De poort van theeonderneming Malabar (1943)
Pintu gerbang selatan menunju afdeling (perumahan pegawai) dan pabrik teh Perkebunan Malabar, nampak ciri khas bangunan tradisional Sunda yang sampai sekarang keberadaannya masih terpelihara di kampung Malabar Pangalengan.
Het wegen van de thee-oogst na de ochtendpluk, Malabar (1930)
Kegiatan penimbangan (wegen) pemetik teh (thee-oogst) pada pemetikan teh pagi hari (ochtendpluk). sebelum teh tersebut dibawa ke pabrik untuk diolah.
Verzending van thee vóór de invoering der vrachtauto’s, thee-onderneming Malabar
Kurang lebih artinya “Pengiriman teh untuk dimasukan kedalam kendaraan angkut (mobil barang). Tidak jelas kendaraan apa yang dimaksud, kemungkinan teh tersebut dianggkut menggunakan kereta kuda ke Stasiun Banjaran, kemuadian dari sana dianggkut ke Bandung dilanjutkan ke pelabuhan Cirebon menggunakan kereta api. Selanjutnya produk teh ini didistribusikan ke seluruh dunia.
Theefabriek Tanara, Pengalengan (voor/before 1943)
Sebuah pabrik pengolahan teh antara Malabar dan Cibolang, bila anda berniat menuju kolam pemandian air panas Cibolang, anda akan melewati pabrik ini, ditempat inilah kakek bekerja sebagai staff, dan 3 orang anaknya yang menjadi pegawai teknik. Rekrutmen pegawai di perkebunan masih bersifat turun temurun.
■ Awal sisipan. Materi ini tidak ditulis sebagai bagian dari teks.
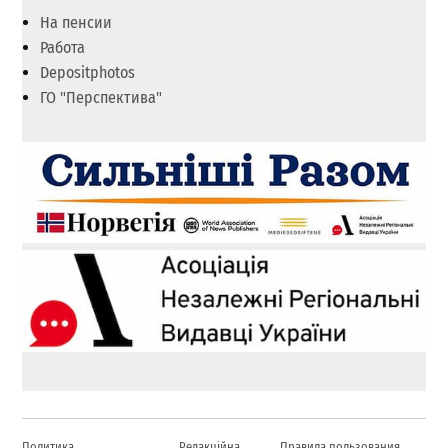
На пенсии
Работа
Depositphotos
ГО "Перспектива"
Политика
Редакційна
Правила пользования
Tanara- en Malabar theetuinen, hoogvlakte van Pengalengan (1949)
Administrateurswoning van de theeonderneming Malabar, Pengalengan (1952)
Rumah kediaman adminstratur Perkebunan Teh Malabar, tempat tinggal K.A.R Bosscha pada saat menglola perkebunan. Tampak background dari bangunan ini adalah Gunung Nini, tempat sang juragan perkebunan mengamati seluruh kegiatan perkebunan. Dari Gunung tersebut akan terlihat jelas seluruh landscape Pangalengan, tentunya bila tidak turun kabut :) . Pemeliharaan rumah ini (Wisma Malabar) sekarang dipegang oleh PTP Nusantara 8, sayangnya tempat ini sering digunakan kegiatan yang tidak bermoral seperti Uka-uka dan unji nyali.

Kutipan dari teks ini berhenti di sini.